Immediately a booming voice shouted, “It’s the first freshman of the year everybody! One … Two … Three …”
My head swiveled around looking for the poor freshman this mystery voice was referring to. The crowd turned their backs to the game and bowed their heads as I looked up, meeting the eyes of my accusers perched above me.
Then it came, blaring loudly and only growing: “Freshman stand up, freshman stand up …”
Their demands were clear: I was supposed to stand up. Instead, I froze. Sweat was pooling on my glowing red face. The chanting didn’t stop until my friends, who looked as horrified as I felt, yanked me up onto my feet.
I was again staring at the back of heads and listening to cheers that, thankfully, weren’t directed at me. The crowd had moved on to its next victim. But the high school prima donna that lingered in my new college self couldn’t get over the embarrassment. Luckily, half time was near. I escaped from Memorial Stadium.
In the weeks after, I tried to process my game day humiliation. The peer pressure to remain standing in the student section was ridiculous, uncalled for, stupid, dumb and lame, I told friends. They, too, needed to know about the senseless demands of the student section.

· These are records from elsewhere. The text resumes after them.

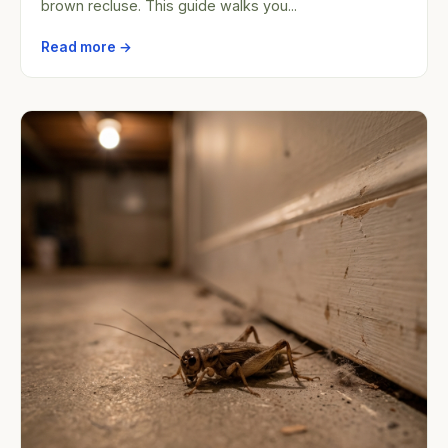
brown recluse. This guide walks you...
Read more →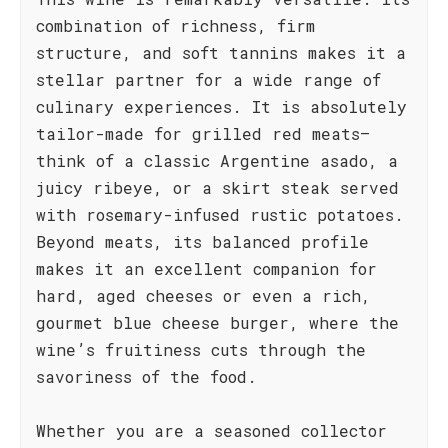
combination of richness, firm
structure, and soft tannins makes it a
stellar partner for a wide range of
culinary experiences. It is absolutely
tailor-made for grilled red meats—
think of a classic Argentine asado, a
juicy ribeye, or a skirt steak served
with rosemary-infused rustic potatoes.
Beyond meats, its balanced profile
makes it an excellent companion for
hard, aged cheeses or even a rich,
gourmet blue cheese burger, where the
wine’s fruitiness cuts through the
savoriness of the food.
Whether you are a seasoned collector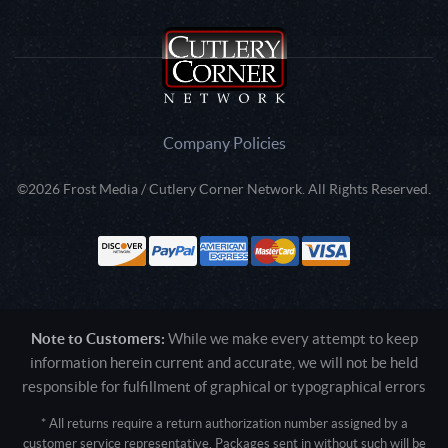
Company Policies
©2026 Frost Media / Cutlery Corner Network. All Rights Reserved.
Note to Customers:
While we make every attempt to keep
information herein current and accurate, we will not be held
responsible for fulfillment of graphical or typographical errors
* All returns require a return authorization number assigned by a
customer service representative. Packages sent in without such will be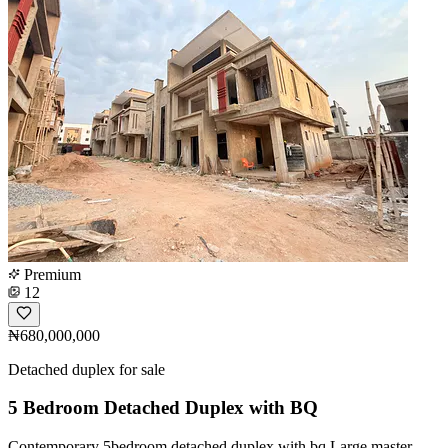
Premium
12
₦680,000,000
Detached duplex for sale
5 Bedroom Detached Duplex with BQ
Contemporary 5bedroom detached duplex with bq Large master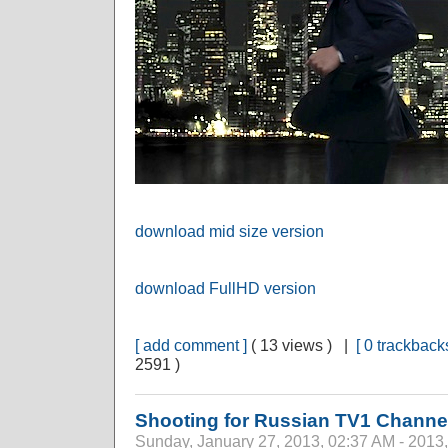
download mid size version
download FullHD version
[ add comment ]
( 13 views ) |
[ 0 trackbacks
2591 )
Shooting for Russian TV1 Channe
Sunday, January 27, 2013, 02:37 AM - 2013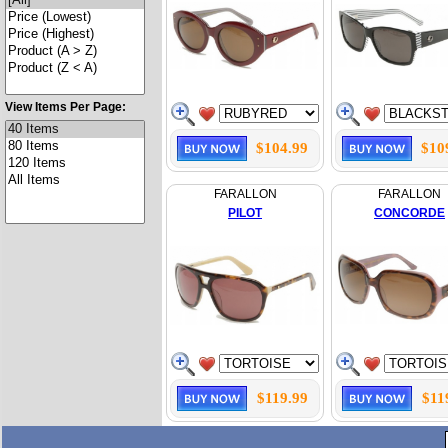
View Items Per Page:
$104.99
$10
FARALLON
FARALLON
PILOT
CONCORDE
$119.99
$11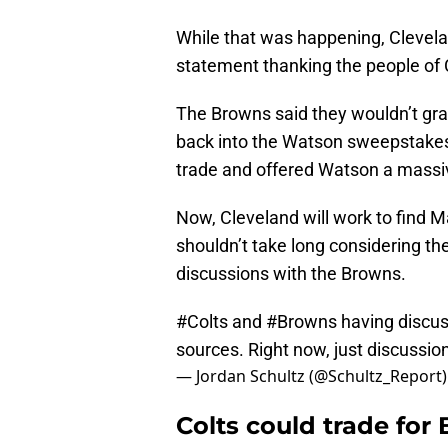
While that was happening, Clevel
statement thanking the people of C
The Browns said they wouldn’t gr
back into the Watson sweepstakes 
trade and offered Watson a massiv
Now, Cleveland will work to find 
shouldn’t take long considering th
discussions with the Browns.
#Colts
and
#Browns
having discus
sources. Right now, just discussio
— Jordan Schultz (@Schultz_Report
Colts could trade for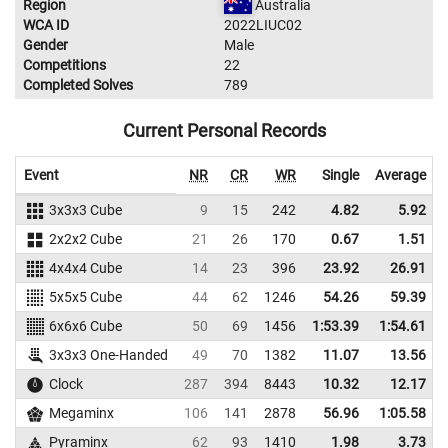
Region
Australia
WCA ID
2022LIUC02
Gender
Male
Competitions
22
Completed Solves
789
Current Personal Records
Event
NR
CR
WR
Single
Average
3x3x3 Cube
9
15
242
4.82
5.92
2x2x2 Cube
21
26
170
0.67
1.51
4x4x4 Cube
14
23
396
23.92
26.91
5x5x5 Cube
44
62
1246
54.26
59.39
6x6x6 Cube
50
69
1456
1:53.39
1:54.61
3x3x3 One-Handed
49
70
1382
11.07
13.56
Clock
287
394
8443
10.32
12.17
Megaminx
106
141
2878
56.96
1:05.58
Pyraminx
62
93
1410
1.98
3.73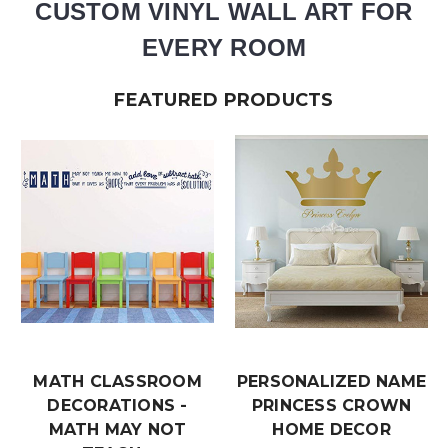
CUSTOM VINYL WALL ART FOR
EVERY ROOM
FEATURED PRODUCTS
MATH CLASSROOM
PERSONALIZED NAME
DECORATIONS -
PRINCESS CROWN
MATH MAY NOT
HOME DECOR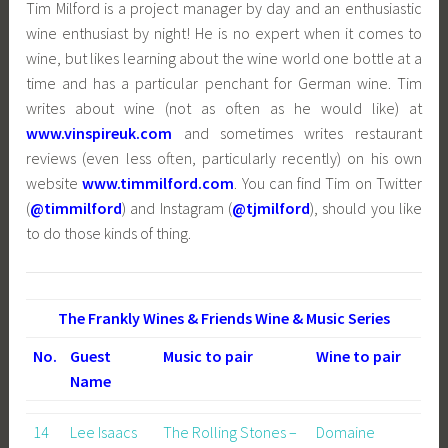
Tim Milford is a project manager by day and an enthusiastic
wine enthusiast by night! He is no expert when it comes to
wine, but likes learning about the wine world one bottle at a
time and has a particular penchant for German wine. Tim
writes about wine (not as often as he would like) at
www.vinspireuk.com
and sometimes writes restaurant
reviews (even less often, particularly recently) on his own
website
www.timmilford.com
. You can find Tim on Twitter
(
@timmilford
) and Instagram (
@tjmilford
), should you like
to do those kinds of thing.
The Frankly Wines & Friends Wine & Music Series
No.
Guest
Music to pair
Wine to pair
Name
14
Lee Isaacs
The Rolling Stones –
Domaine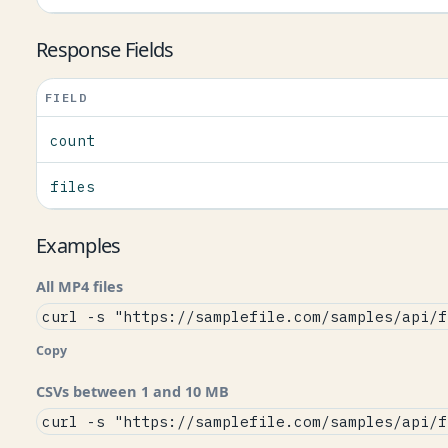
Response Fields
FIELD
count
files
Examples
All MP4 files
curl -s "https://samplefile.com/samples/api/f
Copy
CSVs between 1 and 10 MB
curl -s "https://samplefile.com/samples/api/f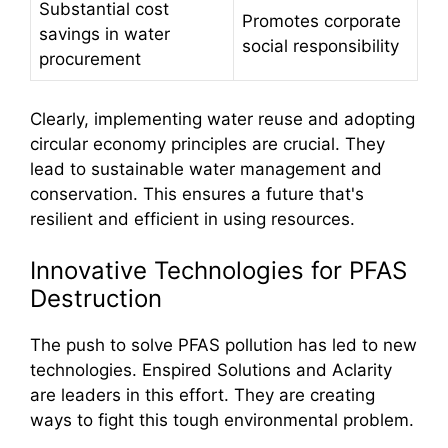
Substantial cost
Promotes corporate
savings in water
social responsibility
procurement
Clearly, implementing water reuse and adopting
circular economy principles are crucial. They
lead to sustainable water management and
conservation. This ensures a future that's
resilient and efficient in using resources.
Innovative Technologies for PFAS
Destruction
The push to solve PFAS pollution has led to new
technologies. Enspired Solutions and Aclarity
are leaders in this effort. They are creating
ways to fight this tough environmental problem.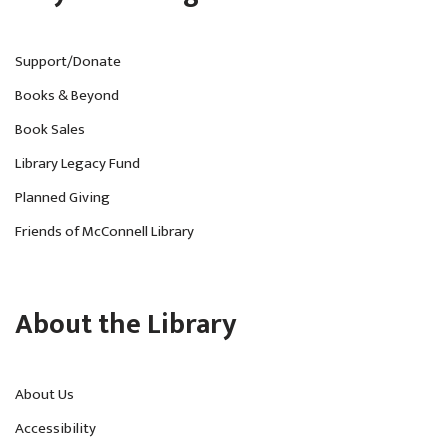
Support/Donate
Books & Beyond
Book Sales
Library Legacy Fund
Planned Giving
Friends of McConnell Library
About the Library
About Us
Accessibility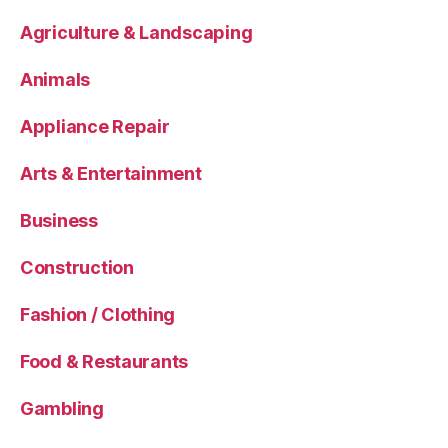
Agriculture & Landscaping
Animals
Appliance Repair
Arts & Entertainment
Business
Construction
Fashion / Clothing
Food & Restaurants
Gambling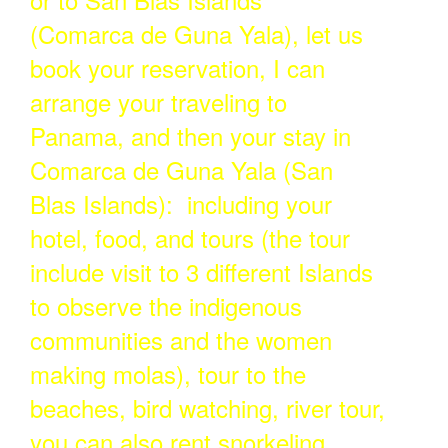
(Comarca de Guna Yala), let us
book your reservation, I can
arrange your traveling to
Panama, and then your stay in
Comarca de Guna Yala (San
Blas Islands): including your
hotel, food, and tours (the tour
include visit to 3 different Islands
to observe the indigenous
communities and the women
making molas), tour to the
beaches, bird watching, river tour,
you can also rent snorkeling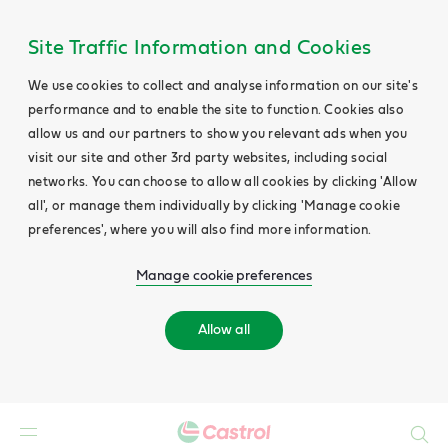
Site Traffic Information and Cookies
We use cookies to collect and analyse information on our site's
performance and to enable the site to function. Cookies also
allow us and our partners to show you relevant ads when you
visit our site and other 3rd party websites, including social
networks. You can choose to allow all cookies by clicking 'Allow
all', or manage them individually by clicking 'Manage cookie
preferences', where you will also find more information.
Manage cookie preferences
Allow all
Search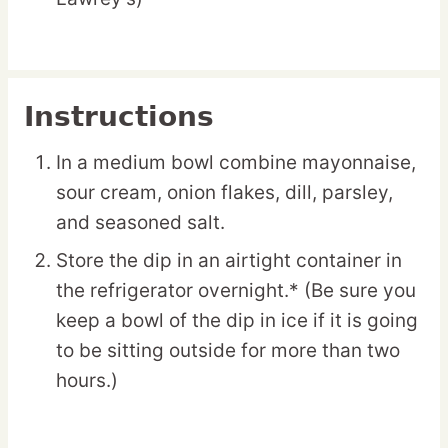
Instructions
In a medium bowl combine mayonnaise,
sour cream, onion flakes, dill, parsley,
and seasoned salt.
Store the dip in an airtight container in
the refrigerator overnight.* (Be sure you
keep a bowl of the dip in ice if it is going
to be sitting outside for more than two
hours.)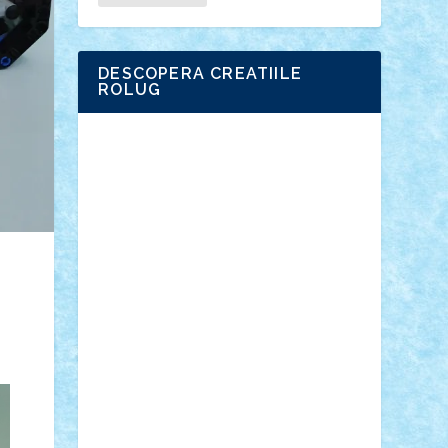
DESCOPERA CREATIILE
ROLUG
Adrian Florea
ALEX ILEA
ALEX TATAR
arathemis
Badgogo
BensBuilds
Braker23
Bricky
Chyck
cristytic
csc2ro
Cutzish
Danin1984
David03
Demetria
duhu20
Edd
endaerkened
FlorinS
Frankie
george.andrei
Homersapien
Iuliand
Lapsanszkitamas
Mad_horax
Matei_B
Mihai Marius
Mihu
Modular Alex 77
mrdc
N33
NicuS
pufarine
r2rtechnic
Razvy_cluj_ro
RoccoSteel
Starlight
Suedez
Talex
TheDutch21
tIberiunegreanu
Tuning
Vitreolum
Vivyana
vlad88
yoyoseby97
Zerobricks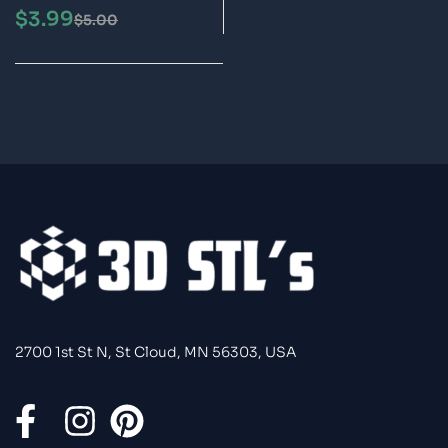
3MF Files 3D Print
$
3.99
$
5.00
Model
2700 1st St N, St Cloud, MN 56303, USA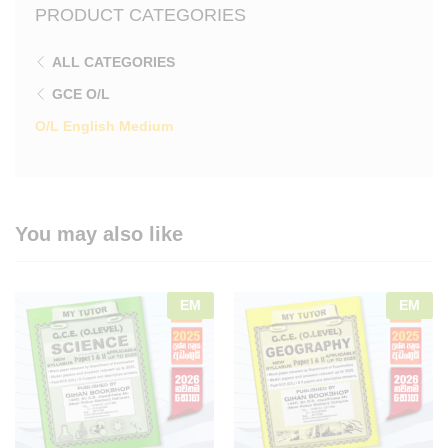
PRODUCT CATEGORIES
ALL CATEGORIES
GCE O/L
O/L English Medium
You may also like
EM
EM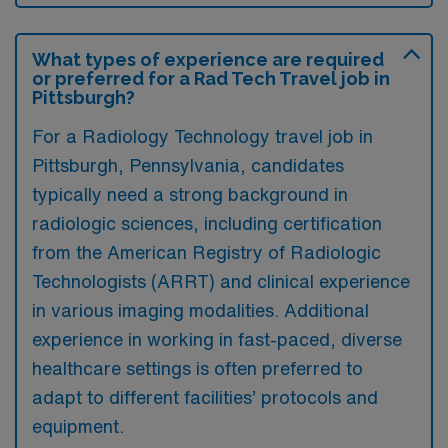
What types of experience are required
or preferred for a Rad Tech Travel job in
Pittsburgh?
For a Radiology Technology travel job in
Pittsburgh, Pennsylvania, candidates
typically need a strong background in
radiologic sciences, including certification
from the American Registry of Radiologic
Technologists (ARRT) and clinical experience
in various imaging modalities. Additional
experience in working in fast-paced, diverse
healthcare settings is often preferred to
adapt to different facilities’ protocols and
equipment.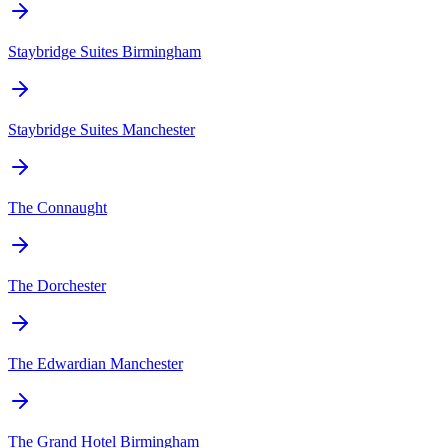
Staybridge Suites Birmingham
Staybridge Suites Manchester
The Connaught
The Dorchester
The Edwardian Manchester
The Grand Hotel Birmingham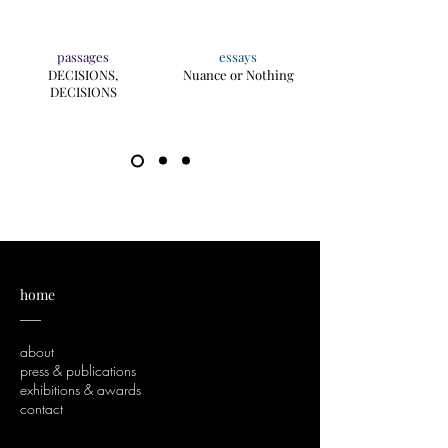
passages
essays
DECISIONS,
Nuance or Nothing
DECISIONS
home
___
about
press & publications
exhibitions & awards
contact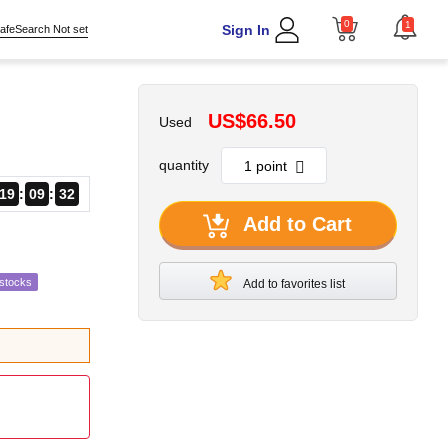
0
1
Sign In
afeSearch Not set
US$66.50
Used
quantity
19
09
31
Add to Cart
estocks
Add to favorites list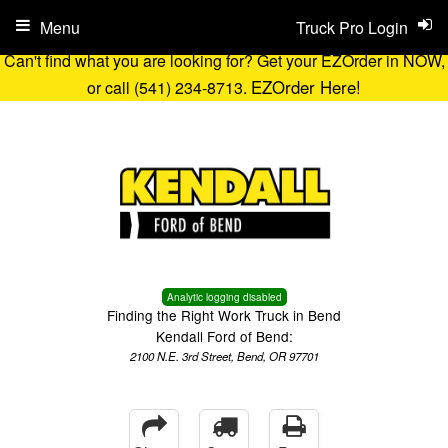
Menu
Truck Pro Login
Can't find what you are looking for? Get your EZOrder in NOW,
EZOrder Here!
or call (541) 234-8713.
Analytic logging disabled
Finding the Right Work Truck in Bend
Kendall Ford of Bend:
2100 N.E. 3rd Street, Bend, OR 97701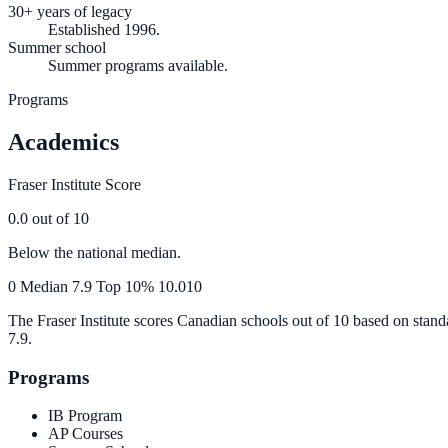
30+ years of legacy
Established 1996.
Summer school
Summer programs available.
Programs
Academics
Fraser Institute Score
0.0
out of 10
Below the national median.
0
Median
7.9
Top 10%
10.0
10
The Fraser Institute scores Canadian schools out of 10 based on stand
7.9
.
Programs
IB Program
AP Courses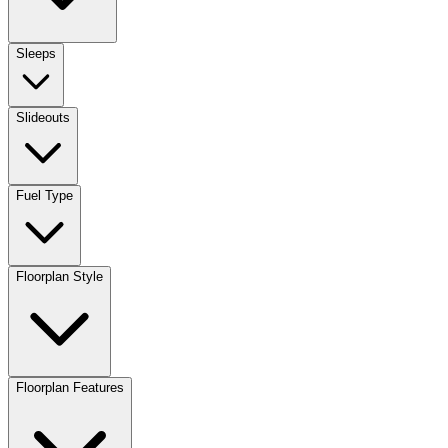
Sleeps
Slideouts
Fuel Type
Floorplan Style
Floorplan Features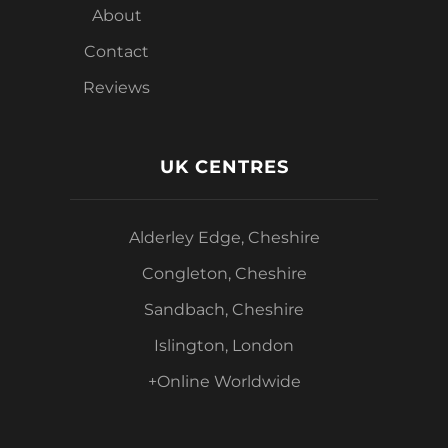
About
Contact
Reviews
UK CENTRES
Alderley Edge, Cheshire
Congleton, Cheshire
Sandbach, Cheshire
Islington, London
+Online Worldwide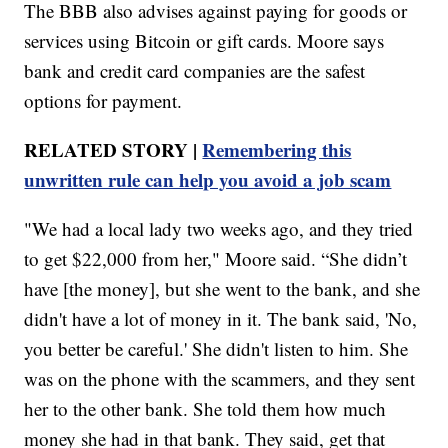
The BBB also advises against paying for goods or
services using Bitcoin or gift cards. Moore says
bank and credit card companies are the safest
options for payment.
RELATED STORY |
Remembering this
unwritten rule can help you avoid a job scam
"We had a local lady two weeks ago, and they tried
to get $22,000 from her," Moore said. “She didn’t
have [the money], but she went to the bank, and she
didn't have a lot of money in it. The bank said, 'No,
you better be careful.' She didn't listen to him. She
was on the phone with the scammers, and they sent
her to the other bank. She told them how much
money she had in that bank. They said, get that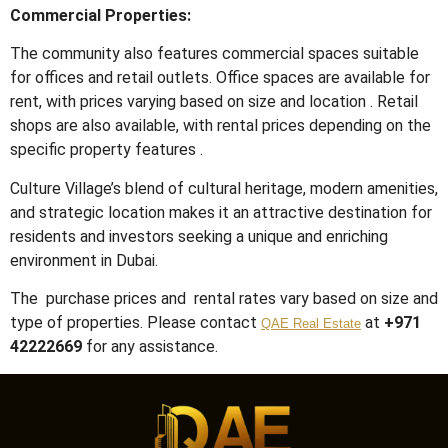
Commercial Properties:
The community also features commercial spaces suitable
for offices and retail outlets.
Office spaces are available for
rent, with prices varying based on size and location
.
Retail
shops are also available, with rental prices depending on the
specific property features
.
Culture Village’s blend of cultural heritage, modern amenities,
and strategic location makes it an attractive destination for
residents and investors seeking a unique and enriching
environment in Dubai.
The purchase prices and rental rates vary based on size and
type of properties. Please contact
at
+971
QAE Real Estate
42222669
for any assistance.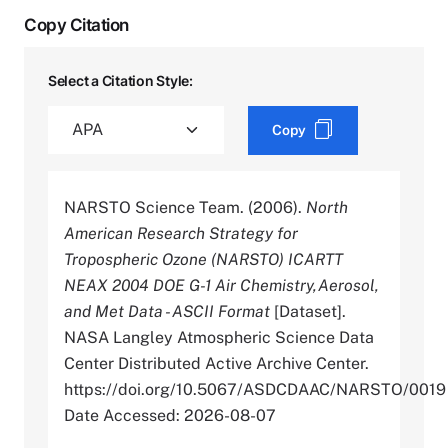
Copy Citation
Select a Citation Style:
Copy
NARSTO Science Team. (2006).
North
American Research Strategy for
Tropospheric Ozone (NARSTO) ICARTT
NEAX 2004 DOE G-1 Air Chemistry,Aerosol,
and Met Data - ASCII Format
[Dataset].
NASA Langley Atmospheric Science Data
Center Distributed Active Archive Center.
https://doi.org/10.5067/ASDCDAAC/NARSTO/0019
Date Accessed: 2026-08-07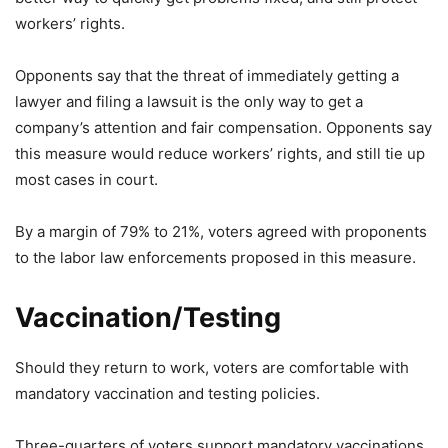
workers’ rights.
Opponents say that the threat of immediately getting a
lawyer and filing a lawsuit is the only way to get a
company’s attention and fair compensation. Opponents say
this measure would reduce workers’ rights, and still tie up
most cases in court.
By a margin of 79% to 21%, voters agreed with proponents
to the labor law enforcements proposed in this measure.
Vaccination/Testing
Should they return to work, voters are comfortable with
mandatory vaccination and testing policies.
Three-quarters of voters support mandatory vaccinations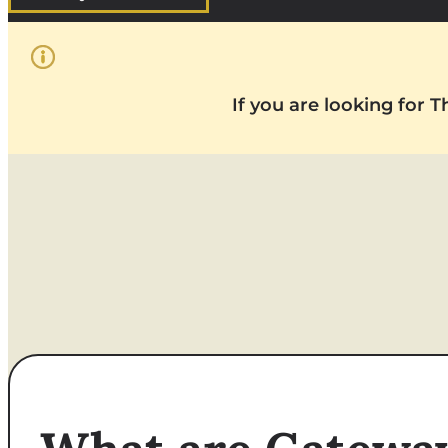
If you are looking for 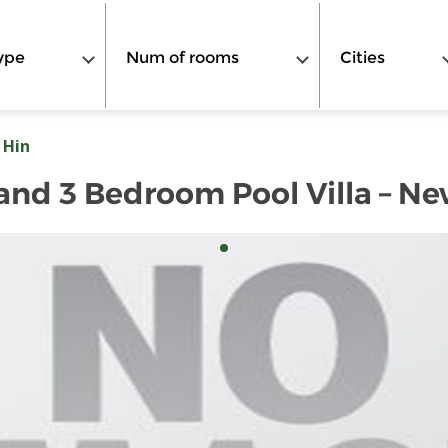
ype
Num of rooms
Cities
 Hin
 2 and 3 Bedroom Pool Villa –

Each week, I spent less and less time at the games. I quickly learned that when older students lauded the glory of game day, they weren’t necessarily referring to the football game itself. Soon, my game days began hours before the first whistle, with 10 a.m. mimosas and deafening music. By game time, with a post-tailgate sway in my step, the thought of standing for hours in the hot sun sounded near impossible. Eventually, I stopped caring about the money I lost on a season pass. I didn’t attend the games at all.
More than a year later, as Cal took on UCLA last week, I finally broke out of my game day trend. I begrudgingly entered the stadium with a group of friends who faithfully stand for every minute of every play. Equipped with my newfound sophomore maturity, I wanted to put an earnest effort into enjoying the game with them. I cheered loudly and unabashedly. Two quarters in, I realized that my feet and legs didn’t hurt.
Without my freshman self-consciousness, I was no longer prohibited from screaming at the loudest capacity my 5-foot-5 frame can handle. Surely, if I can run into fraternities and dance on tables to Pitbull in the name of the Golden Bears, I can stand and cheer in the stadium to the sounds of the Cal Band.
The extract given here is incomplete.